My family actually owns the kind of bikes that you are looking for from all three of those brands. In my experience, they all work really well for what they are but you have to keep in mind that they all have basically the same shifters, very similar frames, and they all have relatively fat tires. In other words, you're going to get basically the same bike from each brand, with slight variances in the frame, saddle, and tires, but nothing that would make or break a bike. When it comes to bikes, there's really not a particular "brand" that's better or worse than another(though, don't buy brands that you can find in walmart because those bikes are made to last for two weeks before breaking). For one, most brands of bike builders use the exact same shifter groups at a given price point, meaning that the level of shifting performance is going to be about the same across the board when comparing bikes at similar price points. All of the frames that different brands use are usually built in the same factory in Taiwain or China, meaning that the frame quality will be basically the same across the board. In general, all of the bikes that you are looking for are designed for comfort cruising, and all of the bikes that you are looking at will do very good at that job.

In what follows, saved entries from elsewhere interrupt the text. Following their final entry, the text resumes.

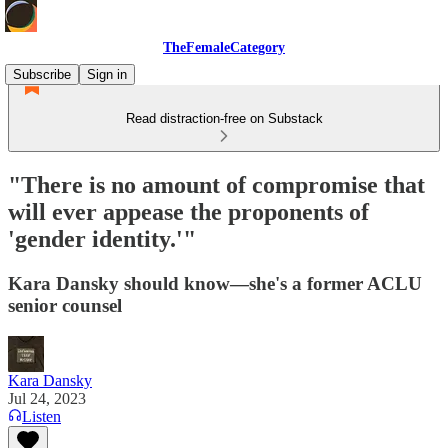
TheFemaleCategory
Subscribe
Sign in
Read distraction-free on Substack
"There is no amount of compromise that
will ever appease the proponents of
'gender identity.'"
Kara Dansky should know—she's a former ACLU
senior counsel
Kara Dansky
Jul 24, 2023
Listen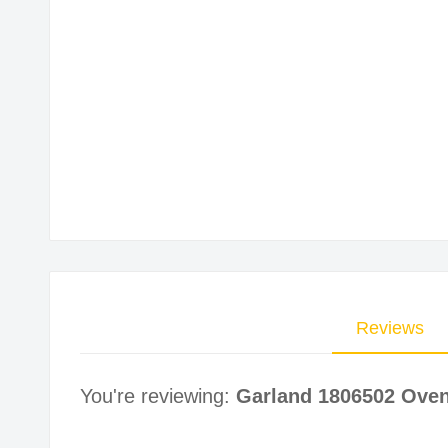
Skip
to
the
beginning
of
the
images
gallery
Reviews
You're reviewing:
Garland 1806502 Oven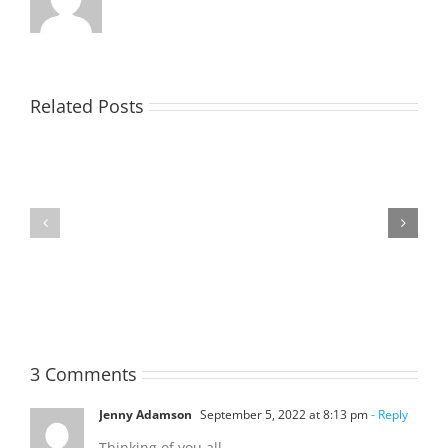
Related Posts
TOHILL
MATHIESON
William
Les
Webber
(Hippo)
(Bill)
3 Comments
Jenny Adamson
September 5, 2022 at 8:13 pm
- Reply
Thinking of you all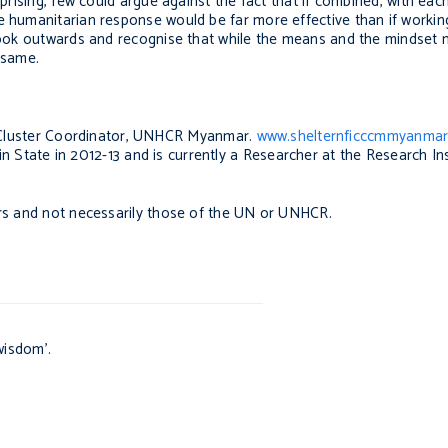
rprising, few could argue against the fact that if combined, with eac
 humanitarian response would be far more effective than if working 
 look outwards and recognise that while the means and the mindset 
he same.
Cluster Coordinator, UNHCR Myanmar.
www.shelternficccmmyanmar
State in 2012-13 and is currently a Researcher at the Research Ins
ors and not necessarily those of the UN or UNHCR.
wisdom’.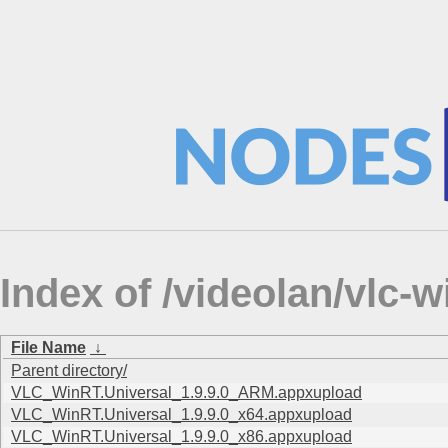
Index of /videolan/vlc
File Name
↓
Parent directory/
VLC_WinRT.Universal_1.9.9.0_ARM.appxupload
VLC_WinRT.Universal_1.9.9.0_x64.appxupload
VLC_WinRT.Universal_1.9.9.0_x86.appxupload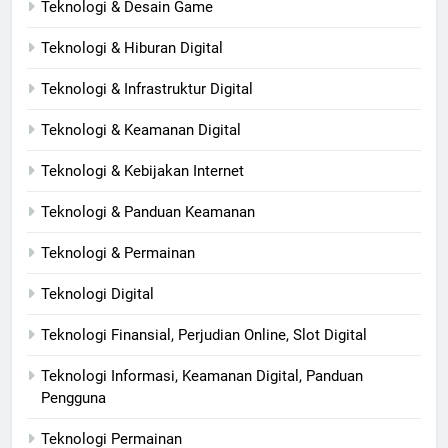
Teknologi & Desain Game
Teknologi & Hiburan Digital
Teknologi & Infrastruktur Digital
Teknologi & Keamanan Digital
Teknologi & Kebijakan Internet
Teknologi & Panduan Keamanan
Teknologi & Permainan
Teknologi Digital
Teknologi Finansial, Perjudian Online, Slot Digital
Teknologi Informasi, Keamanan Digital, Panduan
Pengguna
Teknologi Permainan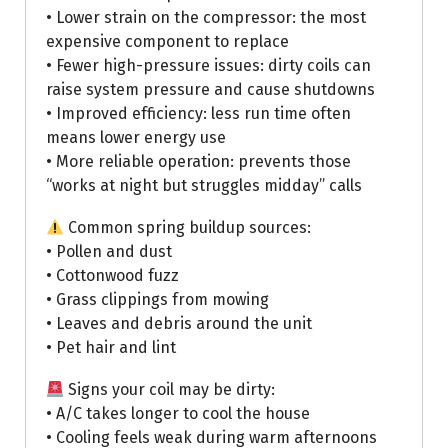
• Lower strain on the compressor: the most
expensive component to replace
• Fewer high-pressure issues: dirty coils can
raise system pressure and cause shutdowns
• Improved efficiency: less run time often
means lower energy use
• More reliable operation: prevents those
“works at night but struggles midday” calls
Common spring buildup sources:
• Pollen and dust
• Cottonwood fuzz
• Grass clippings from mowing
• Leaves and debris around the unit
• Pet hair and lint
Signs your coil may be dirty:
• A/C takes longer to cool the house
• Cooling feels weak during warm afternoons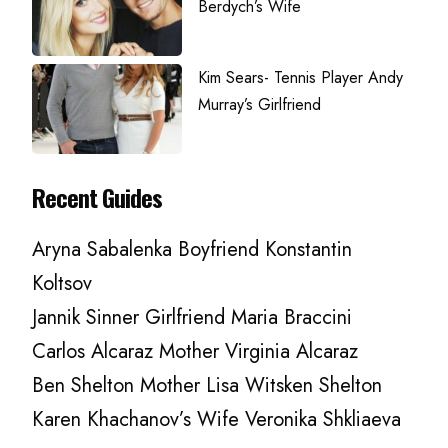
Berdych’s Wife
Kim Sears- Tennis Player Andy
Murray’s Girlfriend
Recent Guides
Aryna Sabalenka Boyfriend Konstantin
Koltsov
Jannik Sinner Girlfriend Maria Braccini
Carlos Alcaraz Mother Virginia Alcaraz
Ben Shelton Mother Lisa Witsken Shelton
Karen Khachanov’s Wife Veronika Shkliaeva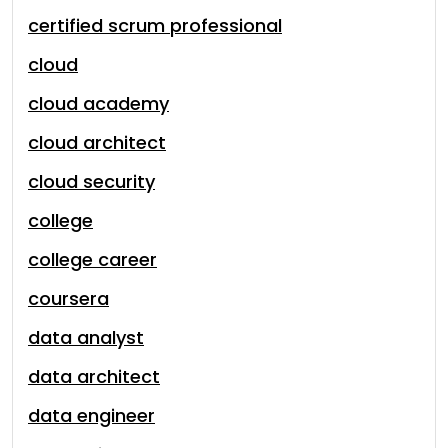
certified scrum professional
cloud
cloud academy
cloud architect
cloud security
college
college career
coursera
data analyst
data architect
data engineer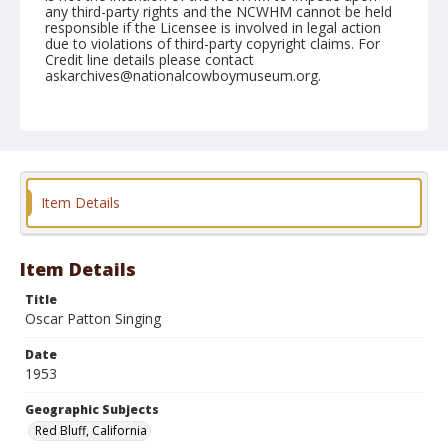
any third-party rights and the NCWHM cannot be held
responsible if the Licensee is involved in legal action
due to violations of third-party copyright claims. For
Credit line details please contact
askarchives@nationalcowboymuseum.org.
Note
April 18, 1953
Geographic Subjects
Red Bluff, California
Item Details
Format
Black and white
Safety film negative
Item Details
Title
Oscar Patton Singing
Date
1953
Geographic Subjects
Red Bluff, California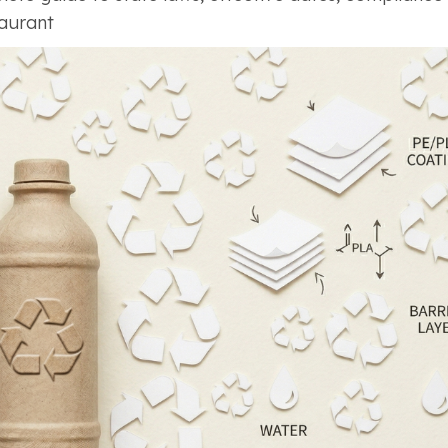
taurant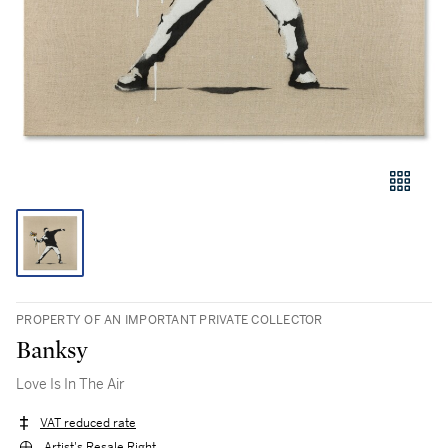
PROPERTY OF AN IMPORTANT PRIVATE COLLECTOR
Banksy
Love Is In The Air
VAT reduced rate
Artist's Resale Right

If you load up your bike in a bike rack often, what you might want to consider is the frame geometry of the bike. My mom's Electra, and my dad's Specialized both have curved and irregular geometries which make it really tough to fit on the bike rack. I often have to put my mom's upside down, and strap my dad's bike onto the rack vertically, which is just a pain because the bikes are quite heavy.

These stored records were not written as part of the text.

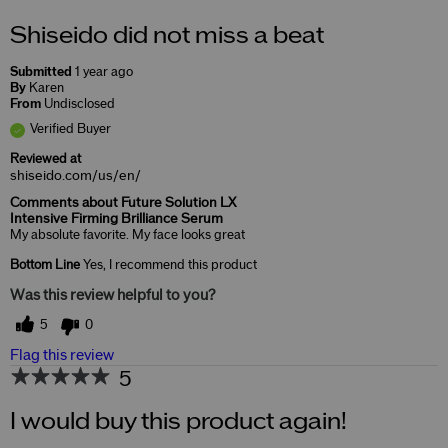
Shiseido did not miss a beat
Submitted
1 year ago
By
Karen
From
Undisclosed
Verified Buyer
Reviewed at
shiseido.com/us/en/
Comments about Future Solution LX
Intensive Firming Brilliance Serum
My absolute favorite. My face looks great
Bottom Line
Yes, I recommend this product
Was this review helpful to you?
5
0
Flag this review
5
I would buy this product again!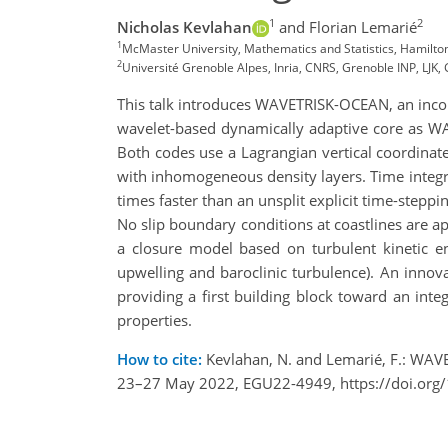
1
2
Nicholas Kevlahan
and Florian Lemarié
1
McMaster University, Mathematics and Statistics, Hamil
2
Université Grenoble Alpes, Inria, CNRS, Grenoble INP, LJK, 
This talk introduces WAVETRISK-OCEAN, an inco
wavelet-based dynamically adaptive core as WA
Both codes use a Lagrangian vertical coordinat
with inhomogeneous density layers. Time integra
times faster than an unsplit explicit time-steppi
No slip boundary conditions at coastlines are a
a closure model based on turbulent kinetic e
upwelling and baroclinic turbulence). An inno
providing a first building block toward an in
properties.
How to cite:
Kevlahan, N. and Lemarié, F.: WAV
23–27 May 2022, EGU22-4949, https://doi.org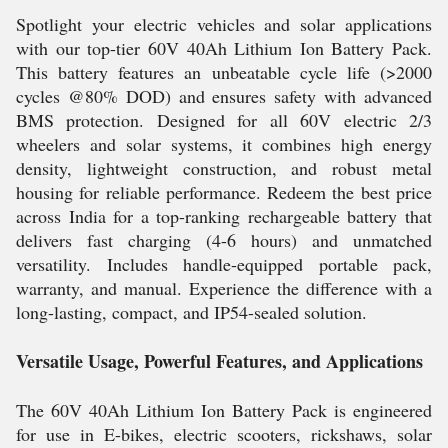
Spotlight your electric vehicles and solar applications
with our top-tier 60V 40Ah Lithium Ion Battery Pack.
This battery features an unbeatable cycle life (>2000
cycles @80% DOD) and ensures safety with advanced
BMS protection. Designed for all 60V electric 2/3
wheelers and solar systems, it combines high energy
density, lightweight construction, and robust metal
housing for reliable performance. Redeem the best price
across India for a top-ranking rechargeable battery that
delivers fast charging (4-6 hours) and unmatched
versatility. Includes handle-equipped portable pack,
warranty, and manual. Experience the difference with a
long-lasting, compact, and IP54-sealed solution.
Versatile Usage, Powerful Features, and Applications
The 60V 40Ah Lithium Ion Battery Pack is engineered
for use in E-bikes, electric scooters, rickshaws, solar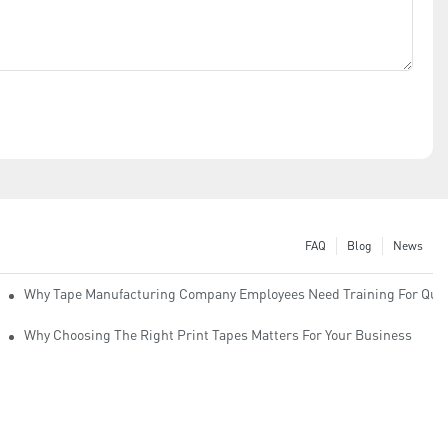
FAQ
Blog
News
Why Tape Manufacturing Company Employees Need Training For Qual
Why Choosing The Right Print Tapes Matters For Your Business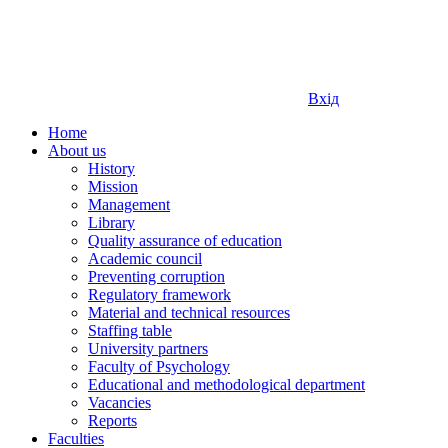
Вхід
Home
About us
History
Mission
Management
Library
Quality assurance of education
Academic council
Preventing corruption
Regulatory framework
Material and technical resources
Staffing table
University partners
Faculty of Psychology
Educational and methodological department
Vacancies
Reports
Faculties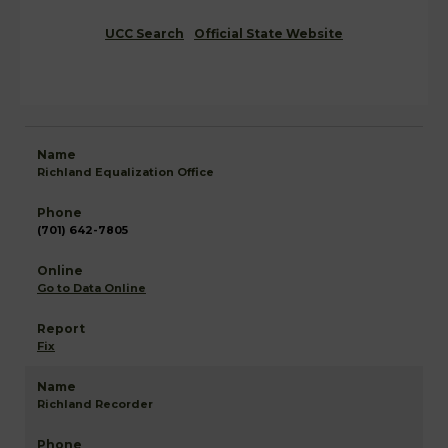
UCC Search
Official State Website
Richland Equalization Office
(701) 642-7805
Go to Data Online
Fix
Richland Recorder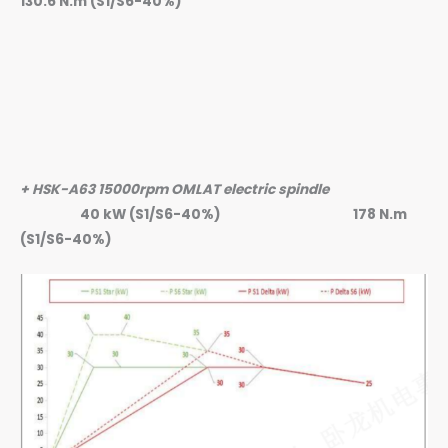
130.6 N.m (S1/S6-40%)
+ HSK-A63 15000rpm OMLAT electric spindle
40 kW (S1/S6-40%)
178 N.m
(S1/S6-40%)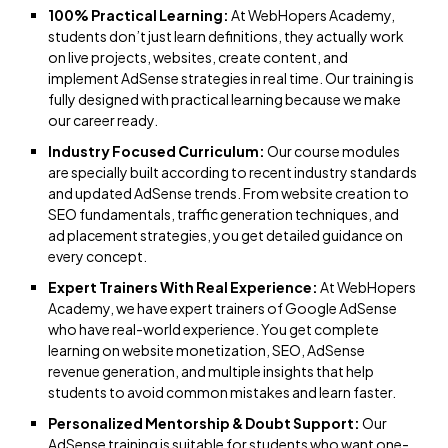
100% Practical Learning:
At WebHopers Academy,
students don’t just learn definitions, they actually work
on live projects, websites, create content, and
implement AdSense strategies in real time. Our training is
fully designed with practical learning because we make
our career ready.
Industry Focused Curriculum:
Our course modules
are specially built according to recent industry standards
and updated AdSense trends. From website creation to
SEO fundamentals, traffic generation techniques, and
ad placement strategies, you get detailed guidance on
every concept.
Expert Trainers With Real Experience:
At WebHopers
Academy, we have expert trainers of Google AdSense
who have real-world experience. You get complete
learning on website monetization, SEO, AdSense
revenue generation, and multiple insights that help
students to avoid common mistakes and learn faster.
Personalized Mentorship & Doubt Support:
Our
AdSense training is suitable for students who want one-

If you can provide links to the bikes that you are interested in, I can help you differentiate between the pros and cons of each bike, but other than that my advice would be just to pick a bike that looks right to you, is in the color that you want, and is at a bike shop/ store that you feel comfortable with.
I hope this helps and sorry to hear about your bike
crayegg wrote:Likely a teenager in your neighborhood stole it and sold it immediately. I would still keep my eyes open around the neighborhood though.

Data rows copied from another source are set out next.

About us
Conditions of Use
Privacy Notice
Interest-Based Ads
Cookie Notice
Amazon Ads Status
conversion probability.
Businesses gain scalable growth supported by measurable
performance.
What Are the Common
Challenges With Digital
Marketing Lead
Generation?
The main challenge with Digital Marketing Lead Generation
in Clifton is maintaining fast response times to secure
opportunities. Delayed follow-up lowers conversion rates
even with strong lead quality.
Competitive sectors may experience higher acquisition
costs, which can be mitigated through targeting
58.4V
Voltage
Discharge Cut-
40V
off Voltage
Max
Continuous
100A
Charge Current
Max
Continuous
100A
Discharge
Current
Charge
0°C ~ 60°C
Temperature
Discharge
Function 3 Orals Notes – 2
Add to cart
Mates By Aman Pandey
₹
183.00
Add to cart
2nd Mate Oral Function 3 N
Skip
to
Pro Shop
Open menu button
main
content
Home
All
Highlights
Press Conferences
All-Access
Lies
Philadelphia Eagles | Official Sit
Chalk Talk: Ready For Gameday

SoMelo wrote:Every bicycle has an ID #.. flip the bike over and look.. It should have been on the paperwork when you purchased it. If you have record of it you can file a police report
SoMelo wrote:The bicycle shop you purchased the bike from didn't give you any paperwork with the ID#? That's pretty irresponsible of them.
Unfortunately, there was no identification number on the receipt I gave to the PD.
You brought up your daughter...I didn't. Is she the "truther" daughter you mentioned earlier?Red wrote:
So, you persist in bringing up my family and accusing my Daughter of being a thief? You really are disgusting.
Parrotpaul wrote:You brought up your daughter...I didn't. Is she the "truther" daughter you mentioned earlier?
No accusations...just keep your eyes open.